Action item: Look through the data below for the line with "Task: Click on the 一對多點數", and transcribe it exactly together with each line after it up to and including the line with "The height and width of the screenshot is (2576, 800).". Give nothing else.

[Extracted data entries]
=======
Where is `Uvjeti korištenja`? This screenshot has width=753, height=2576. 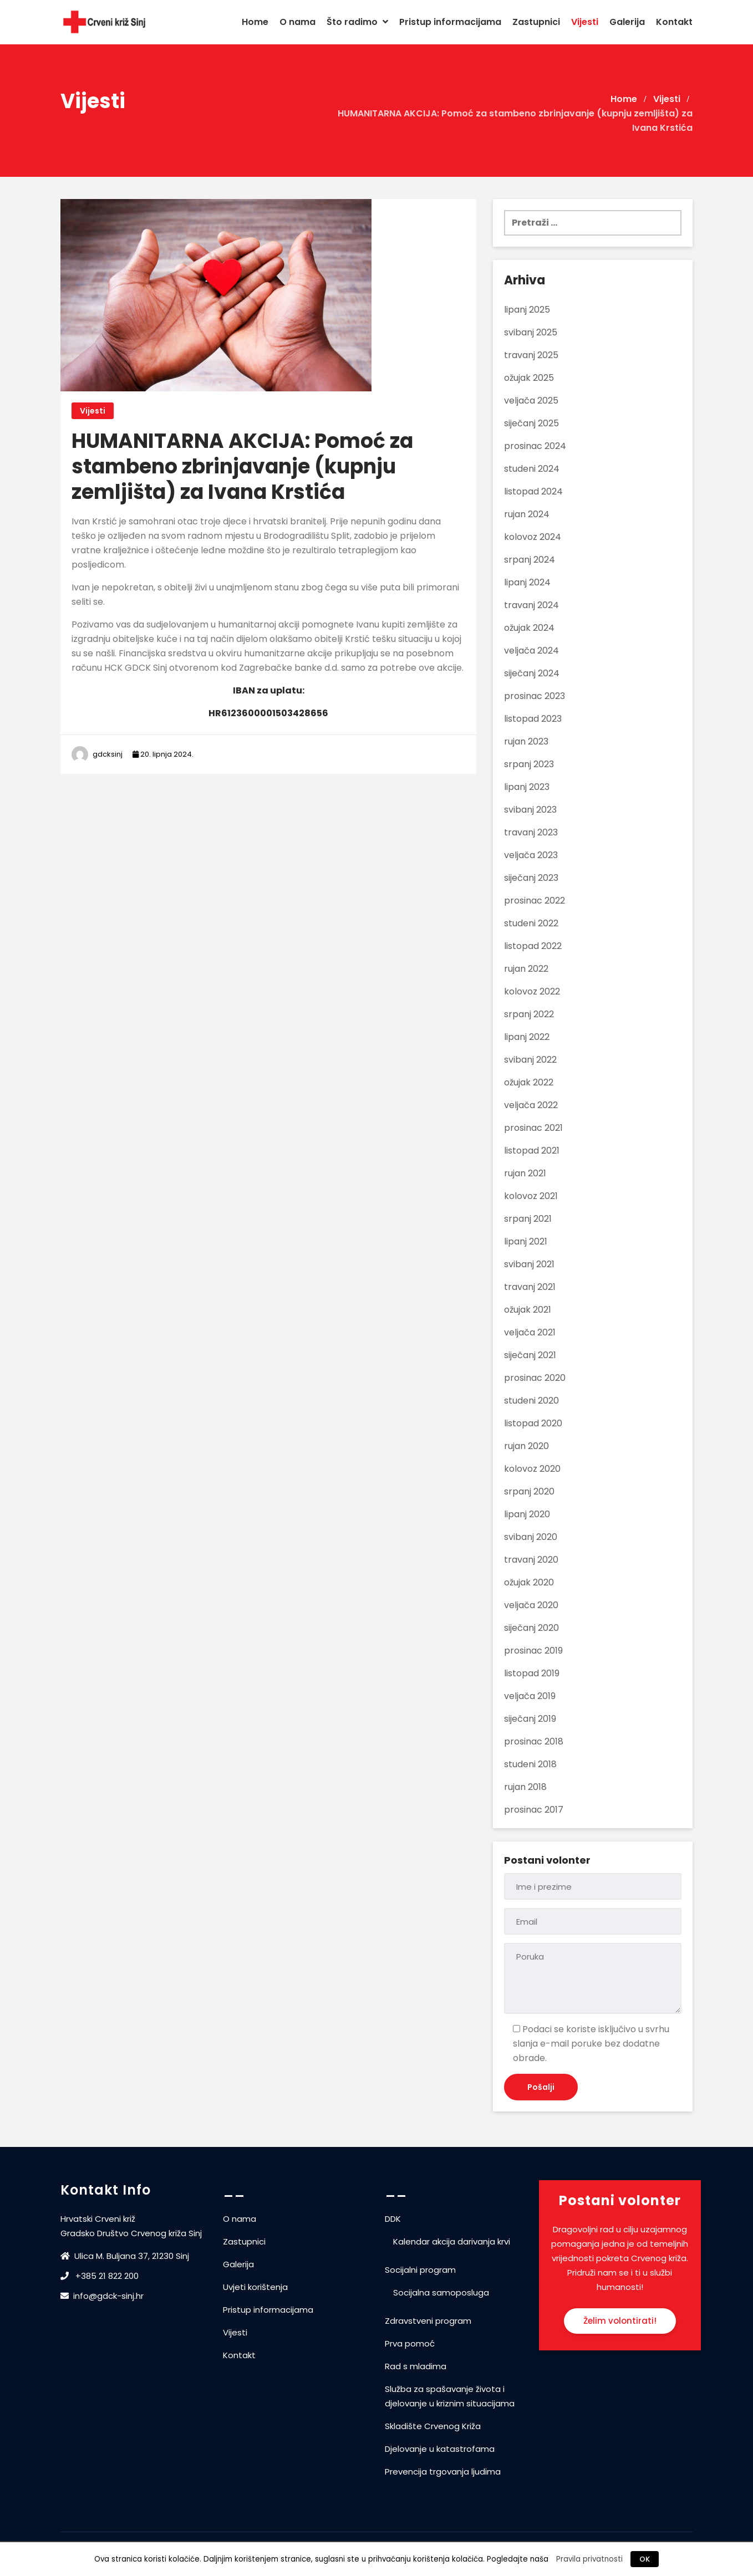 Uvjeti korištenja is located at coordinates (255, 2287).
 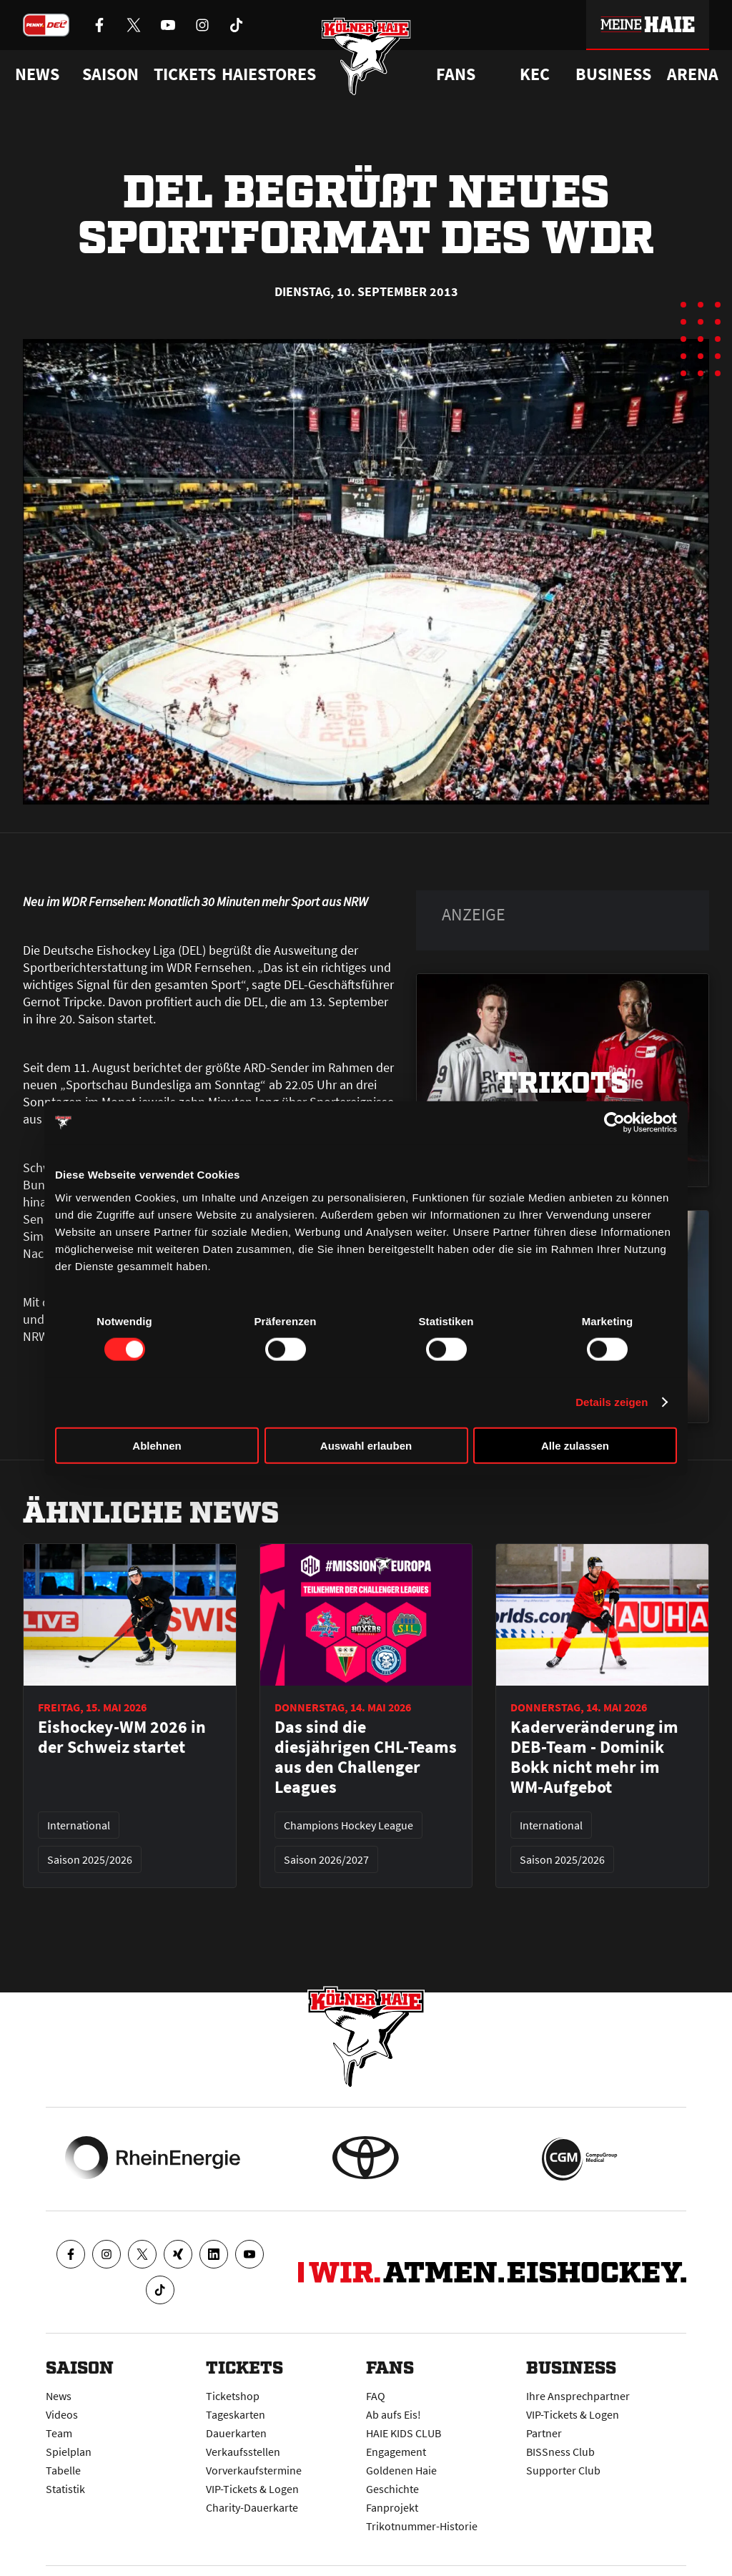 What do you see at coordinates (392, 2489) in the screenshot?
I see `Geschichte` at bounding box center [392, 2489].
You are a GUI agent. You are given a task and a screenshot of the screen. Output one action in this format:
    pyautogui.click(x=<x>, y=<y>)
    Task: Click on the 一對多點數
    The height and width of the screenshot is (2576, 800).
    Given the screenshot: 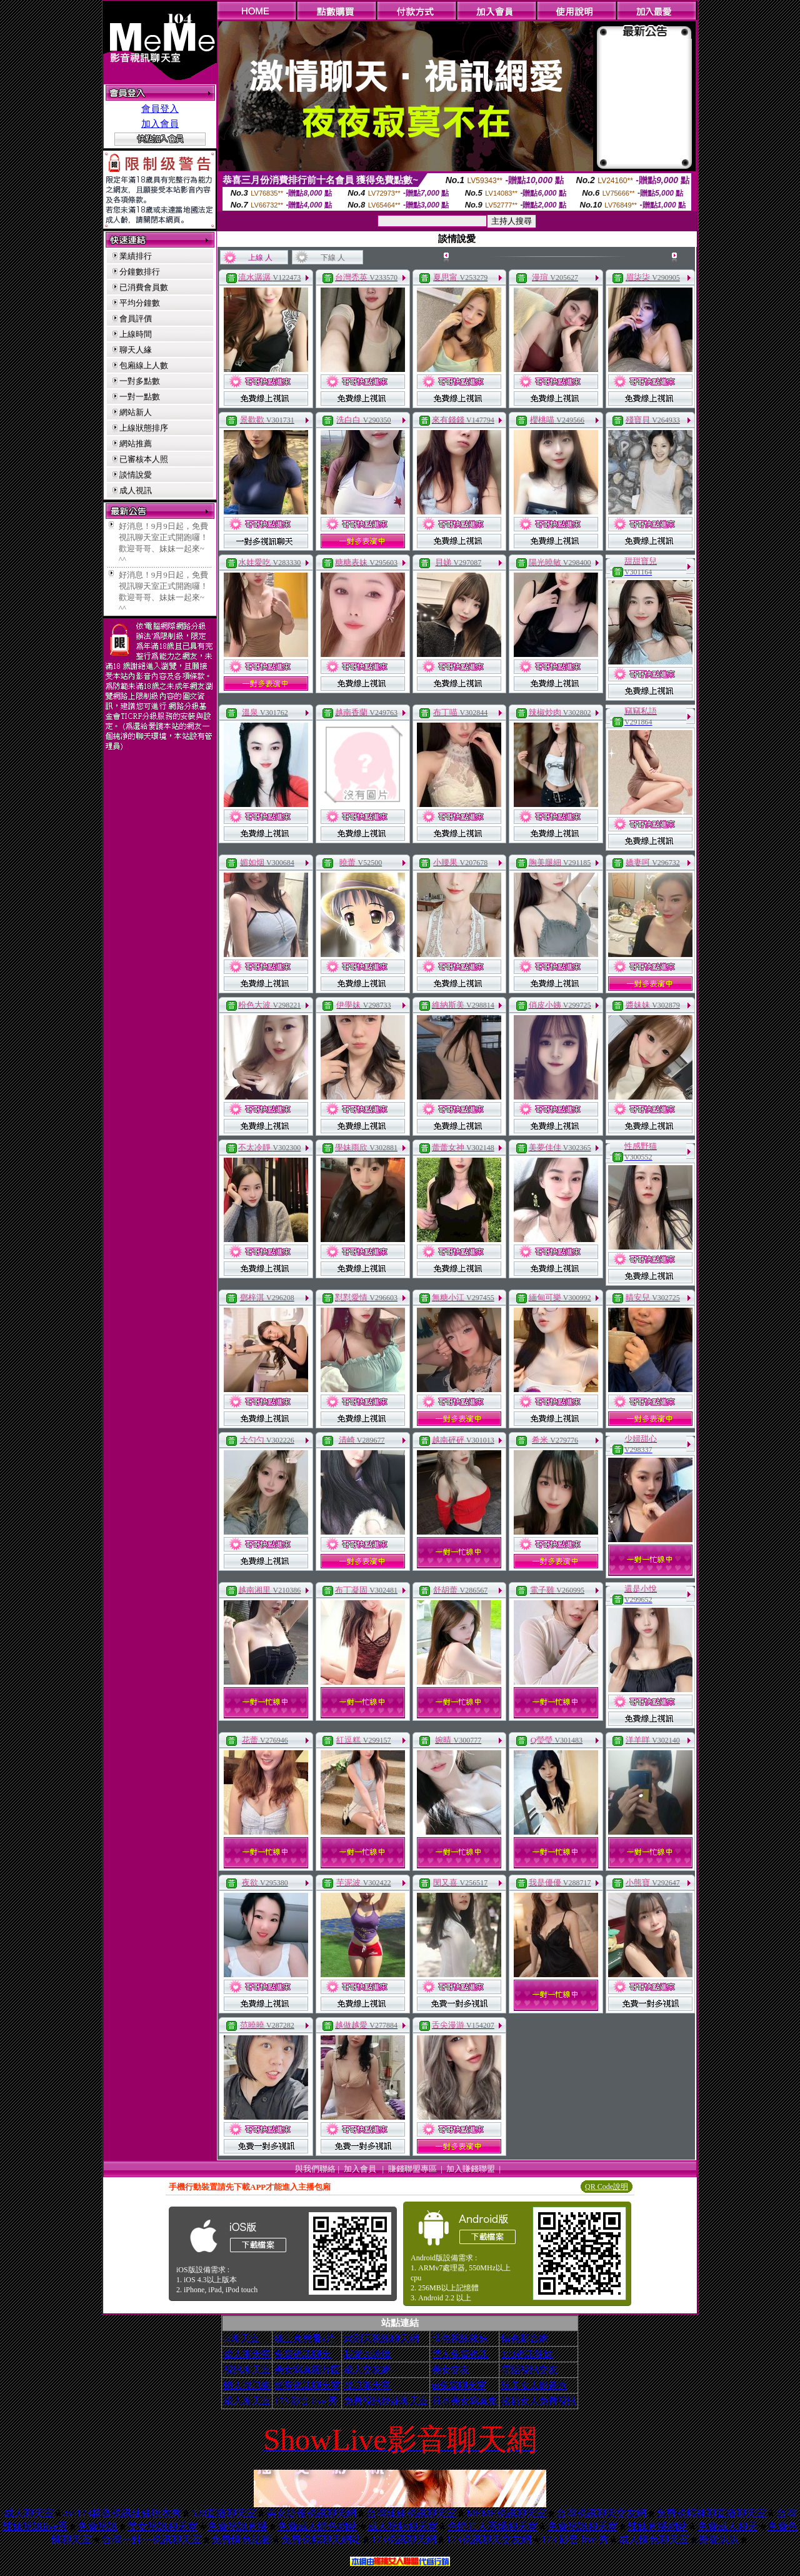 What is the action you would take?
    pyautogui.click(x=139, y=381)
    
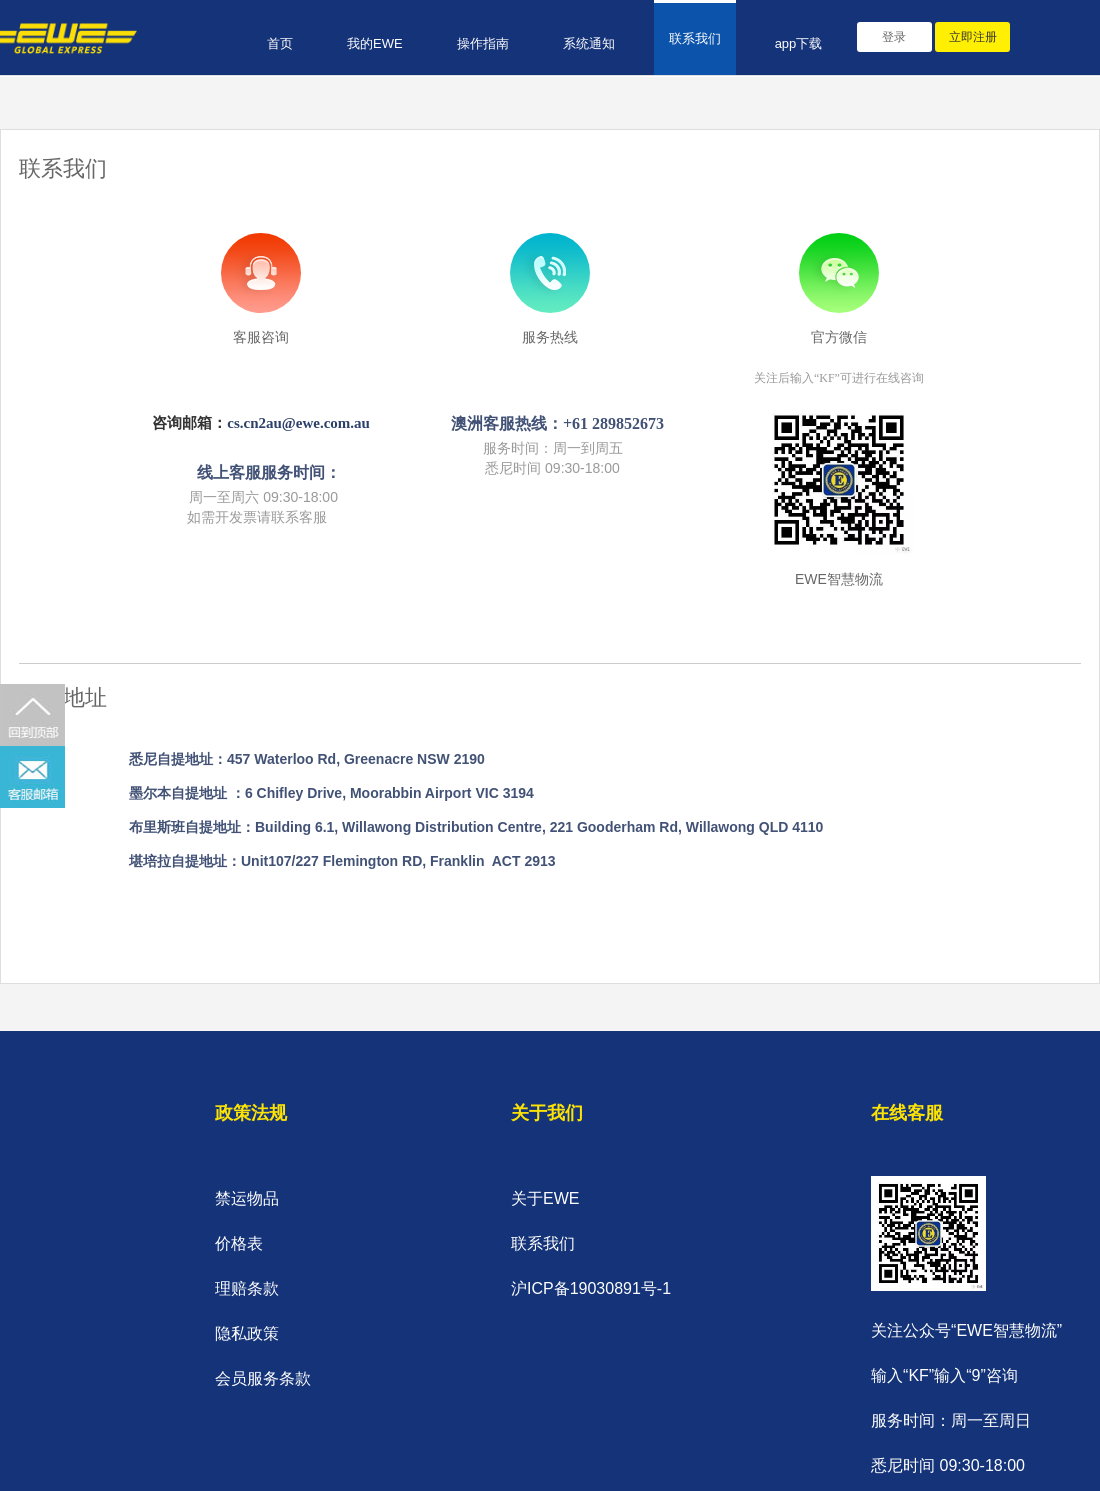 The height and width of the screenshot is (1491, 1100). I want to click on 我的EWE, so click(375, 43).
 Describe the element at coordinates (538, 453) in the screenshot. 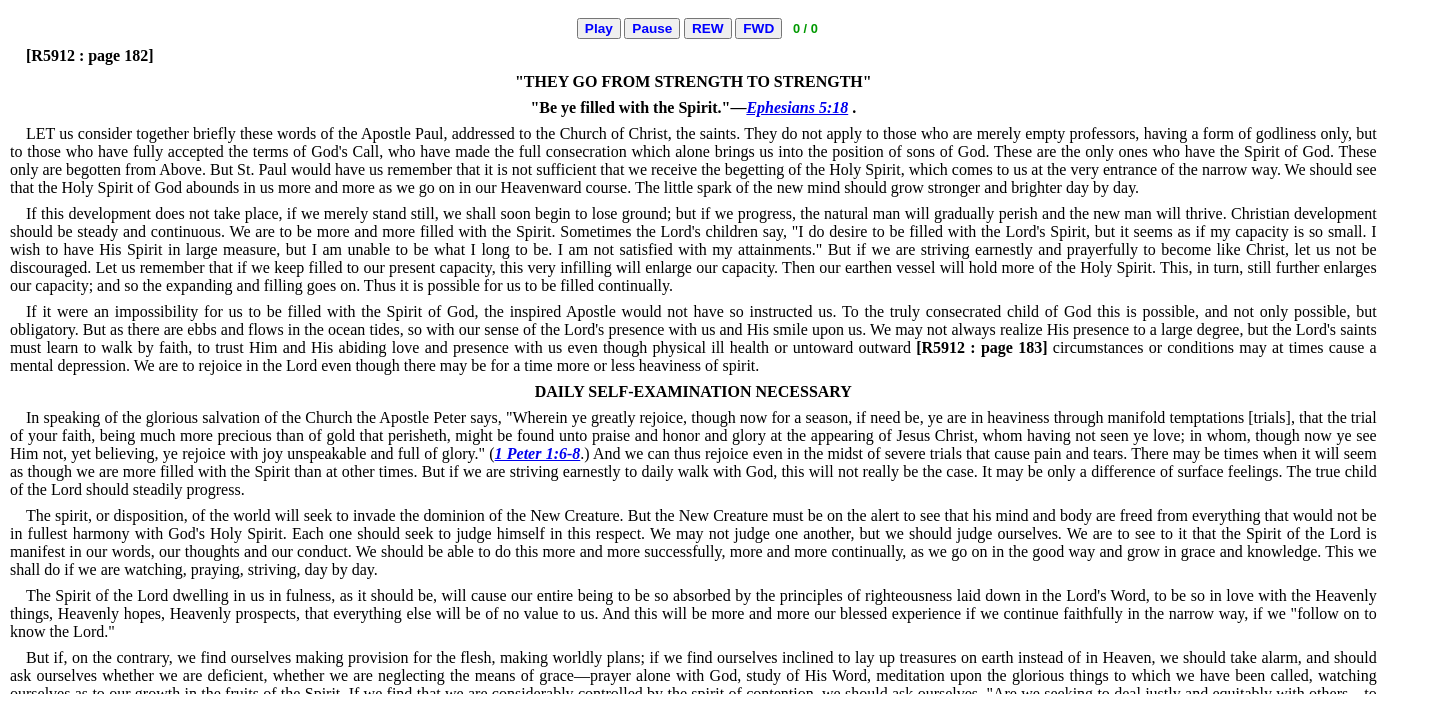

I see `1 Peter 1:6-8` at that location.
=======
Written solution:
    Task: Click on the 一對多點數
    The height and width of the screenshot is (2576, 800).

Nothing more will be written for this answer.